You're configuring something that costs money (electricity, hardware, real estate) to provide. Either it's "pay as you go" or you have a flat rate and a cap.
If you have a cap and then your thing hits the front page and suddenly has 10000% more legitimate traffic than usual, and you want the legitimate traffic, they're going to get an error page instead of what you want. If there is no cap, you're going to get a large bill. People hate both of those things and will complain regardless of which one actually happens.
The main thing Google is screwing up here is not giving you the choice between them.
it's not an either or, they can easily let me configure any kind of behavior that I want. No cap, a hard cap, a soft cap, a cap that I program with a python script, a cap where I throttle, a cap where I opt in to deleting certain machines to save money. It can all be done. People are complaining because obvious features are not provided.

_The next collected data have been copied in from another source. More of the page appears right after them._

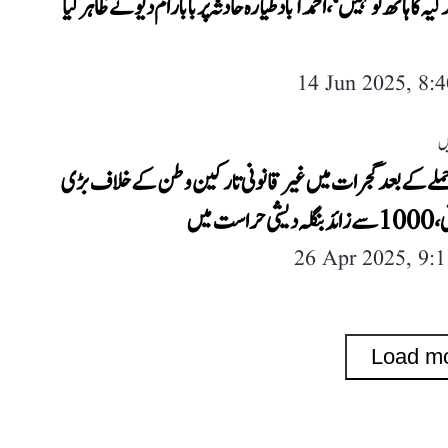
یہ کا ہاتھ تو نہیں‘، احمد آباد طیارہ حادثہ پر بابا رام دیو نے ظاہر کیا
14 Jun 2025, 8:
ں
حملے کے بعد گجرات میں غیر قانونی تارکین وطن کے خلاف بڑی
حراست میں
26 Apr 2025, 9:
Load m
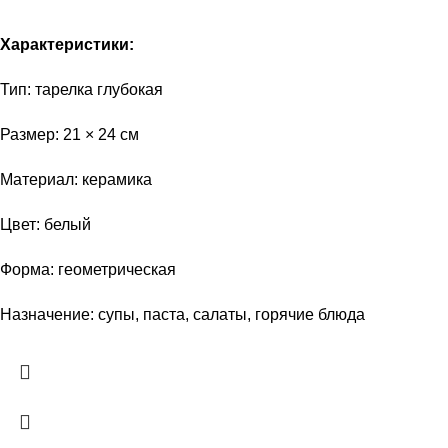
Характеристики:
Тип: тарелка глубокая
Размер: 21 × 24 см
Материал: керамика
Цвет: белый
Форма: геометрическая
Назначение: супы, паста, салаты, горячие блюда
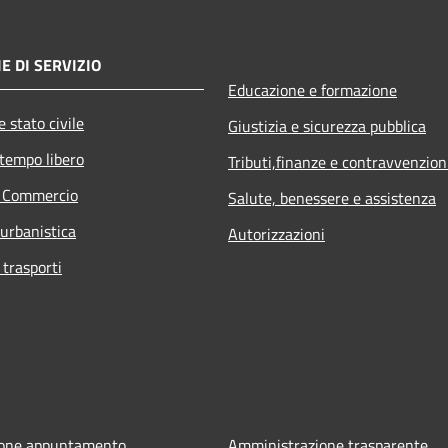
E DI SERVIZIO
Educazione e formazione
 stato civile
Giustizia e sicurezza pubblica
 tempo libero
Tributi,finanze e contravvenzion
e Commercio
Salute, benessere e assistenza
 urbanistica
Autorizzazioni
 trasporti
ione appuntamento
Amministrazione trasparente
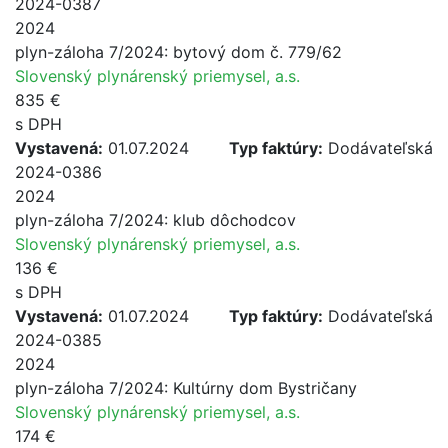
2024-0387
2024
plyn-záloha 7/2024: bytový dom č. 779/62
Slovenský plynárenský priemysel, a.s.
835 €
s DPH
Vystavená:
01.07.2024
Typ faktúry:
Dodávateľská
2024-0386
2024
plyn-záloha 7/2024: klub dôchodcov
Slovenský plynárenský priemysel, a.s.
136 €
s DPH
Vystavená:
01.07.2024
Typ faktúry:
Dodávateľská
2024-0385
2024
plyn-záloha 7/2024: Kultúrny dom Bystričany
Slovenský plynárenský priemysel, a.s.
174 €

People would not be complaining if they had all the options that we needed to control how to scale resources in response to load, not just technical load but also financial load.
The main thing Google is screwing up is that if my API key somehow leaks and I end up with extremely out of line billing at Microsoft, I will be on the phone with a customer representative as soon as we or they notice something weird happening and a solution will be found.
Google will probably have me go through five bots and if, by some kind of miracle, I manage to have a human on the phone, they will probably explain to me that I should have read the third paragraph of the fourth page of the self service doc and it's obviously my fault.
Imagine the outrage here, when a company credit card expires and the cloud provider terminates all their instances, deletes all your storage and blob backups?